> **Task material**:
------------------------------------------------
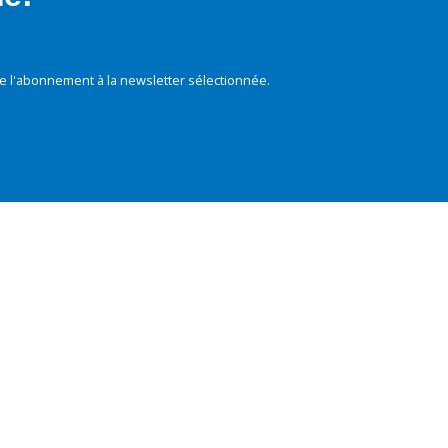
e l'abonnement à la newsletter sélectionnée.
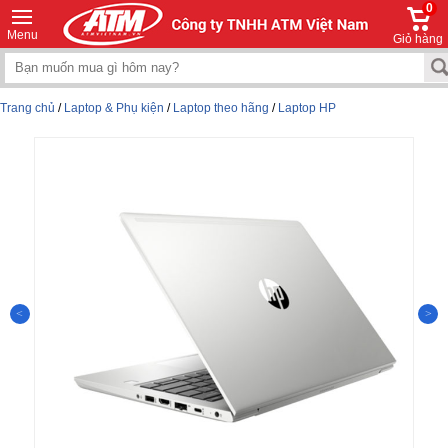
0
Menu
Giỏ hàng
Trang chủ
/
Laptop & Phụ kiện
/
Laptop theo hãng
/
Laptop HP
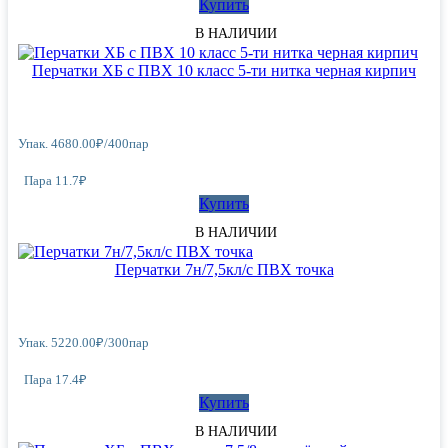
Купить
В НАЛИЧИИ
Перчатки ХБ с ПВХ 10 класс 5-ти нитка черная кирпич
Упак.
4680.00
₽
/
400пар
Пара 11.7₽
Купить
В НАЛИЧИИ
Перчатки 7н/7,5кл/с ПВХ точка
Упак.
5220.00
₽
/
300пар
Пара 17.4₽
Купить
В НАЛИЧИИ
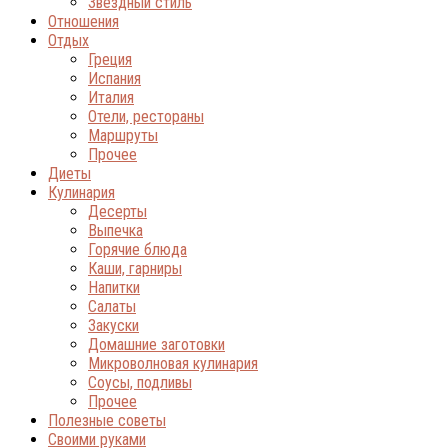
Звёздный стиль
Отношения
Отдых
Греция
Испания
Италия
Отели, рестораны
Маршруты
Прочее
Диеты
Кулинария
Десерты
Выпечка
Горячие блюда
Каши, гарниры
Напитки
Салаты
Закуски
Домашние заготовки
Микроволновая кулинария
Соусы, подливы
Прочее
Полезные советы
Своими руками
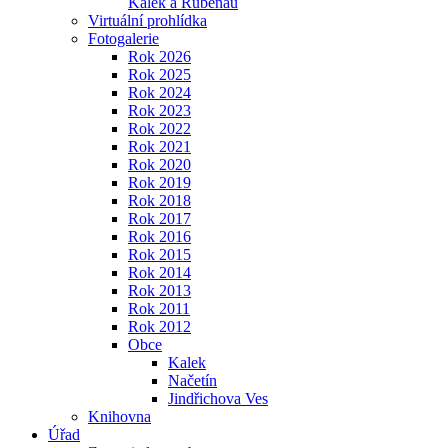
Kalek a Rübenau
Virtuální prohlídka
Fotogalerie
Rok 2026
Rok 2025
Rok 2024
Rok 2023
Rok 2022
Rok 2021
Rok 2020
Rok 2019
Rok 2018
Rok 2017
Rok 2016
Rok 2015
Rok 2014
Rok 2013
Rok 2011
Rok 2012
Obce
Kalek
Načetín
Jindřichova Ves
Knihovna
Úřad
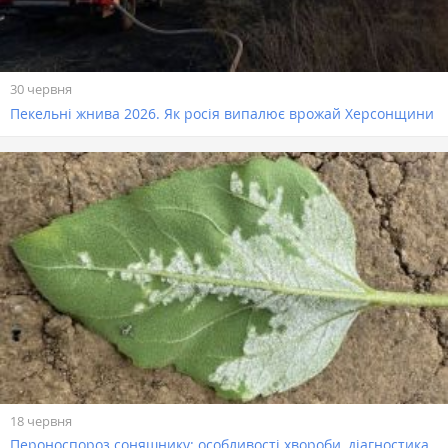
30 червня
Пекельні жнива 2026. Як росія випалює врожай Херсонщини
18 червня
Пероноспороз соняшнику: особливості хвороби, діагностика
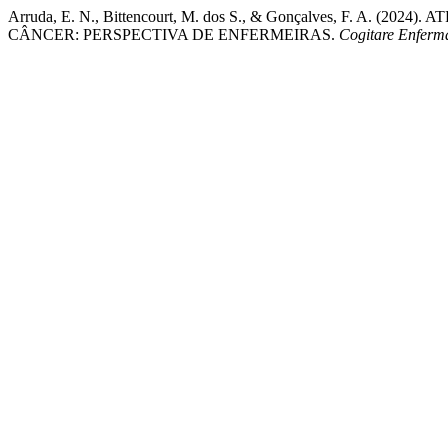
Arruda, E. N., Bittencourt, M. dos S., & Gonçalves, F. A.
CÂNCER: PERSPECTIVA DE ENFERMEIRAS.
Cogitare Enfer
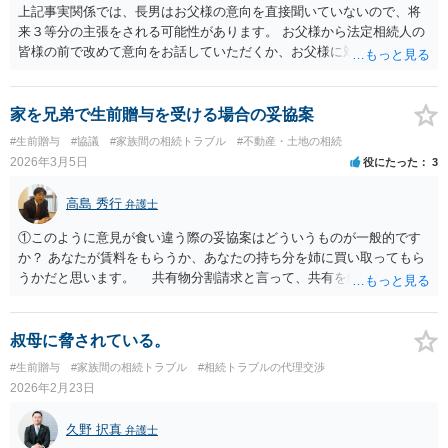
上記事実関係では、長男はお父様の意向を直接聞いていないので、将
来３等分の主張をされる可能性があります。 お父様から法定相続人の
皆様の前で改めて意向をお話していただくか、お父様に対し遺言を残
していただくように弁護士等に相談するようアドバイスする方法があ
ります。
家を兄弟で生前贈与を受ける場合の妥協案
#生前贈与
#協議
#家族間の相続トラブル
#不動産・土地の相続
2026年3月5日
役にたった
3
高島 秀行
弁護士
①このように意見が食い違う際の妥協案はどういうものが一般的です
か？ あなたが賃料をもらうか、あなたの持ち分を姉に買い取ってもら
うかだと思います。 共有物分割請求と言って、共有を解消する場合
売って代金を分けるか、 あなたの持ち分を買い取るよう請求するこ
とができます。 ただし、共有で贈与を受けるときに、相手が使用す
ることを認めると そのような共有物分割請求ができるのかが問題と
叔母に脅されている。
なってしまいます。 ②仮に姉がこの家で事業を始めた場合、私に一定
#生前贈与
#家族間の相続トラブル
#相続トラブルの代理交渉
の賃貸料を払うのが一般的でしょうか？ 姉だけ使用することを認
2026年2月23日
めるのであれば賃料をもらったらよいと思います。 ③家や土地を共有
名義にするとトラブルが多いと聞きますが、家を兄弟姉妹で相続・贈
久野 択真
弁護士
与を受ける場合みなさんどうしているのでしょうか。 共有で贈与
------------------------------------------------
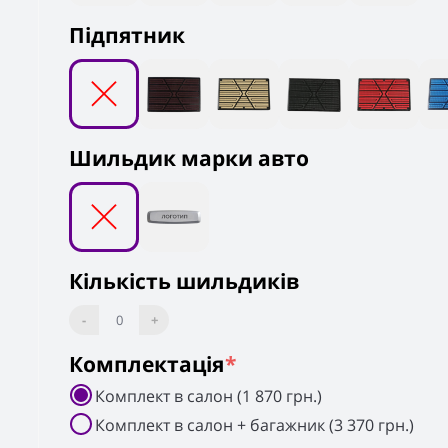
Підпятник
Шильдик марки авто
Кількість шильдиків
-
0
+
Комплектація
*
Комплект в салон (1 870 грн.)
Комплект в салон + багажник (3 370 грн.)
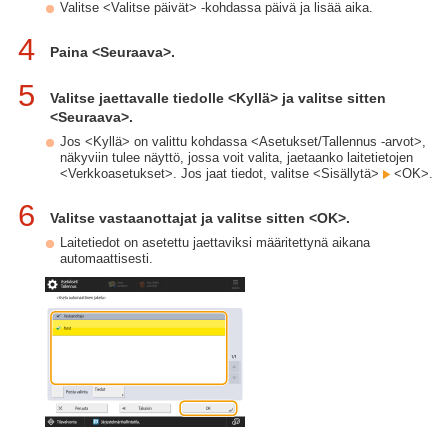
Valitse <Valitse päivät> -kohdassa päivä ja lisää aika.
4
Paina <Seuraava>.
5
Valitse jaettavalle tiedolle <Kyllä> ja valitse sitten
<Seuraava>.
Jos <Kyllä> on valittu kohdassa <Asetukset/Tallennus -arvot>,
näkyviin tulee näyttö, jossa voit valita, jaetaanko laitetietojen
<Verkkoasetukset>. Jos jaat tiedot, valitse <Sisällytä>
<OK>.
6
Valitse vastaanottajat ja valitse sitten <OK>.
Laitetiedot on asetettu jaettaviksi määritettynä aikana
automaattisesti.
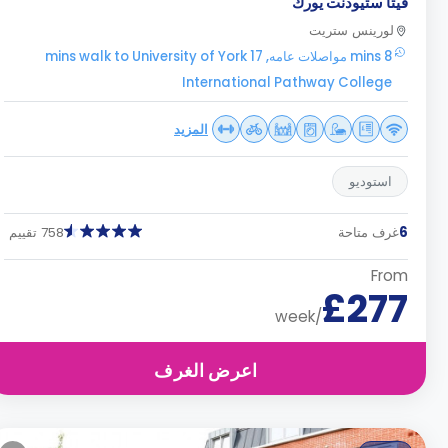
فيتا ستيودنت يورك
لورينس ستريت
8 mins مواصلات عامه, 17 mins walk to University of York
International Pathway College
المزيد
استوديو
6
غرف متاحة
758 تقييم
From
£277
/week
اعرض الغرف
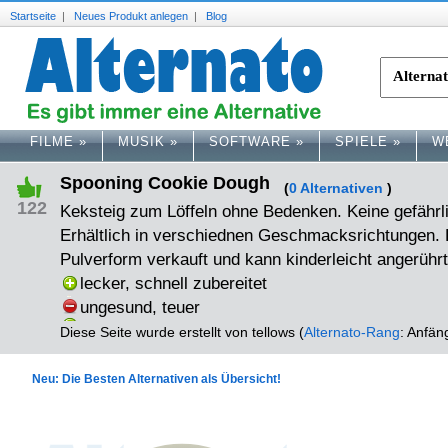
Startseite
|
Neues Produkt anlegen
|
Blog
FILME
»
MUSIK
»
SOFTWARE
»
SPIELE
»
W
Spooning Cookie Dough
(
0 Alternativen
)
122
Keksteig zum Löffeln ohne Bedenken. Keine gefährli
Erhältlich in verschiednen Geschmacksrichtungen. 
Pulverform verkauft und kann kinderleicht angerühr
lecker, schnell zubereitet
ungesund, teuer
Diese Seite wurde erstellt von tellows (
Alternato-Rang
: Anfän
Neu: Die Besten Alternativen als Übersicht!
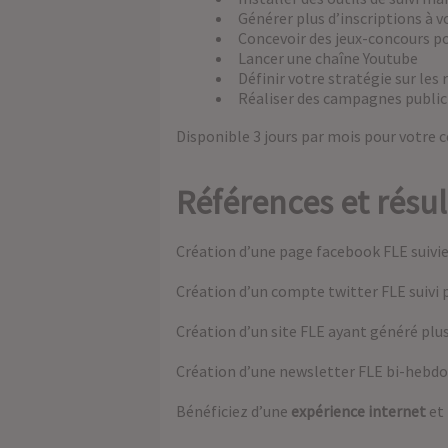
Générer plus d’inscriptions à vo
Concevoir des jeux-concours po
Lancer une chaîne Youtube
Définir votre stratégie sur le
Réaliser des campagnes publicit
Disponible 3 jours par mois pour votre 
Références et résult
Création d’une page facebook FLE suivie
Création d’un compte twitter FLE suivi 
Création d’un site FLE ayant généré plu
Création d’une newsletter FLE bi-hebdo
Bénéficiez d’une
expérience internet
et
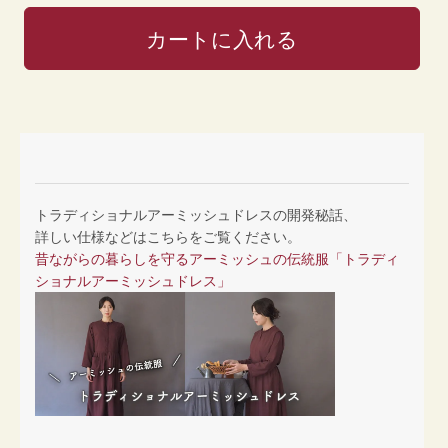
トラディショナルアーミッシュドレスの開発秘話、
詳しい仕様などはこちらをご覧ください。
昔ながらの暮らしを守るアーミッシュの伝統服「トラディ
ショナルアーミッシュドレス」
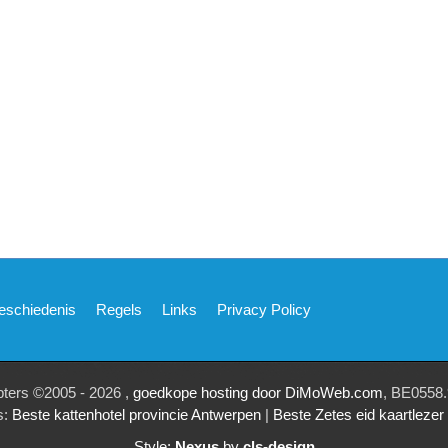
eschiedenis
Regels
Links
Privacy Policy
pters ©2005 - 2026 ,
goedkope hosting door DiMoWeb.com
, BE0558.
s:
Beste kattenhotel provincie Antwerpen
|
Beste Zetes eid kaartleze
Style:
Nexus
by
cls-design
------------------------------------------------
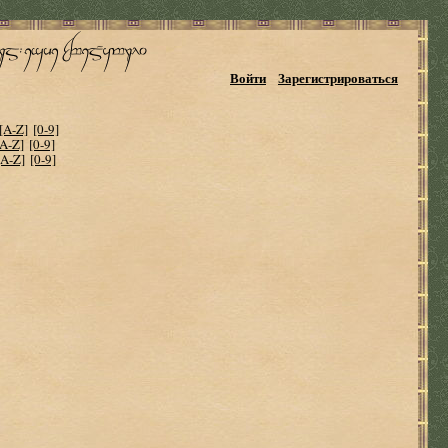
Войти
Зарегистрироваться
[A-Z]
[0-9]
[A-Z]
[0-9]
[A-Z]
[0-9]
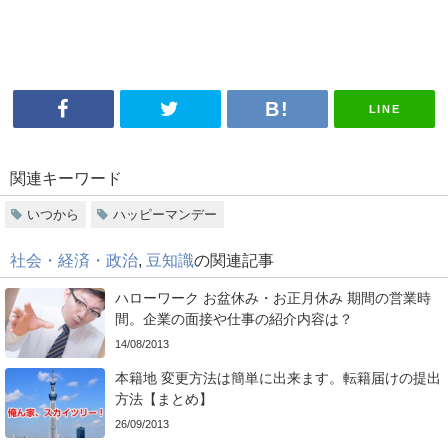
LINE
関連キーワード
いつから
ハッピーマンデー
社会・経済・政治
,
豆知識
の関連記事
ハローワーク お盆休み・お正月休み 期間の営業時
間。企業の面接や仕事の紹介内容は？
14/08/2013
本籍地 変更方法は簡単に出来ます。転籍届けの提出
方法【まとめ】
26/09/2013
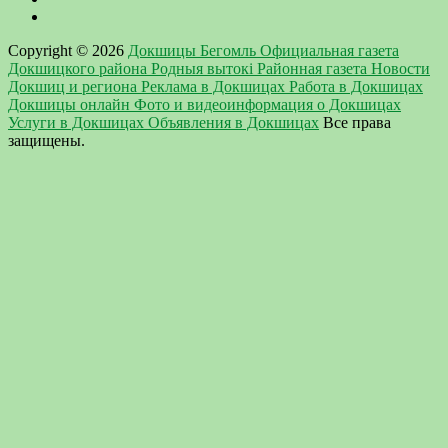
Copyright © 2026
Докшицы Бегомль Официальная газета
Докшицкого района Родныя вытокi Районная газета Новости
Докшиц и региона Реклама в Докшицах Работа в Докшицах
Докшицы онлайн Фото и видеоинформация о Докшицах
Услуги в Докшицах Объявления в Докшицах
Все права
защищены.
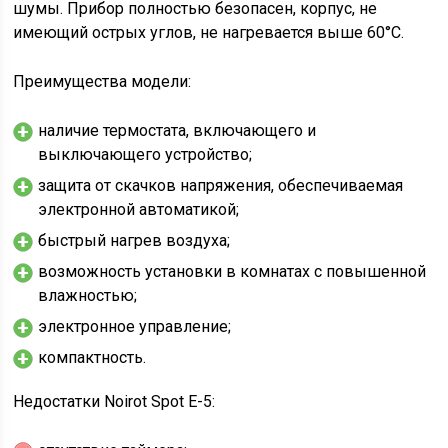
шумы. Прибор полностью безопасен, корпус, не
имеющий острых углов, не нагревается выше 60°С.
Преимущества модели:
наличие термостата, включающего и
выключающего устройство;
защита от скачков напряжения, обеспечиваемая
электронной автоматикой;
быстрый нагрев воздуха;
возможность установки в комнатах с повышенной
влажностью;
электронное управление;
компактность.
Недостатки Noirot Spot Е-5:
------------------------------------------------
> **Exercise prompt**:
Only one stretch of the data is wanted: write out exactly the lines from the one holding "e l'abonnement à la newsletter sélectionnée." through the one holding "与を受ける場合みなさんどうしているのでしょうか。 共有で贈与", both included, without the pictures.

> **Solution for this task**:
e l'abonnement à la newsletter sélectionnée.
0
Menu
Giỏ hàng
Trang chủ
/
Laptop & Phụ kiện
/
Laptop theo hãng
/
Laptop HP
Купить
В НАЛИЧИИ
Перчатки ХБ с ПВХ 10 класс 5-ти нитка черная кирпич
Упак.
4680.00
₽
/
400пар
Пара 11.7₽
Купить
В НАЛИЧИИ
Перчатки 7н/7,5кл/с ПВХ точка
Упак.
5220.00
₽
/
300пар
Пара 17.4₽
Купить
В НАЛИЧИИ
Звёздный стиль
Отношения
Отдых
Греция
Испания
Италия
Отели, рестораны
Маршруты
Прочее
Диеты
Кулинария
Десерты
Выпечка
Горячие блюда
Каши, гарниры
Напитки
Салаты
Закуски
Домашние заготовки
Микроволновая кулинария
Соусы, подливы
Прочее
Полезные советы
Своими руками
Kalek a Rübenau
Virtuální prohlídka
Fotogalerie
Rok 2026
Rok 2025
Rok 2024
Rok 2023
Rok 2022
Rok 2021
Rok 2020
Rok 2019
Rok 2018
Rok 2017
Rok 2016
Rok 2015
Rok 2014
Rok 2013
Rok 2011
Rok 2012
Obce
Kalek
Načetín
Jindřichova Ves
Knihovna
Úřad
30 червня
Пекельні жнива 2026. Як росія випалює врожай Херсонщини
18 червня
Пероноспороз соняшнику: особливості хвороби, діагностика
Arruda, E. N., Bittencourt, M. dos S., & Gonçalves, F. A.
CÂNCER: PERSPECTIVA DE ENFERMEIRAS.
Cogitare Enfer
上記事実関係では、長男はお父様の意向を直接聞いていないので、将
来３等分の主張をされる可能性があります。 お父様から法定相続人の
皆様の前で改めて意向をお話していただくか、お父様に対し遺言を残
していただくように弁護士等に相談するようアドバイスする方法があ
ります。
家を兄弟で生前贈与を受ける場合の妥協案
#生前贈与
#協議
#家族間の相続トラブル
#不動産・土地の相続
2026年3月5日
役にたった
3
高島 秀行
弁護士
①このように意見が食い違う際の妥協案はどういうものが一般的です
か？ あなたが賃料をもらうか、あなたの持ち分を姉に買い取ってもら
うかだと思います。 共有物分割請求と言って、共有を解消する場合
売って代金を分けるか、 あなたの持ち分を買い取るよう請求するこ
とができます。 ただし、共有で贈与を受けるときに、相手が使用す
ることを認めると そのような共有物分割請求ができるのかが問題と
叔母に脅されている。
なってしまいます。 ②仮に姉がこの家で事業を始めた場合、私に一定
#生前贈与
#家族間の相続トラブル
#相続トラブルの代理交渉
の賃貸料を払うのが一般的でしょうか？ 姉だけ使用することを認
2026年2月23日
めるのであれば賃料をもらったらよいと思います。 ③家や土地を共有
名義にするとトラブルが多いと聞きますが、家を兄弟姉妹で相続・贈
久野 択真
弁護士
与を受ける場合みなさんどうしているのでしょうか。 共有で贈与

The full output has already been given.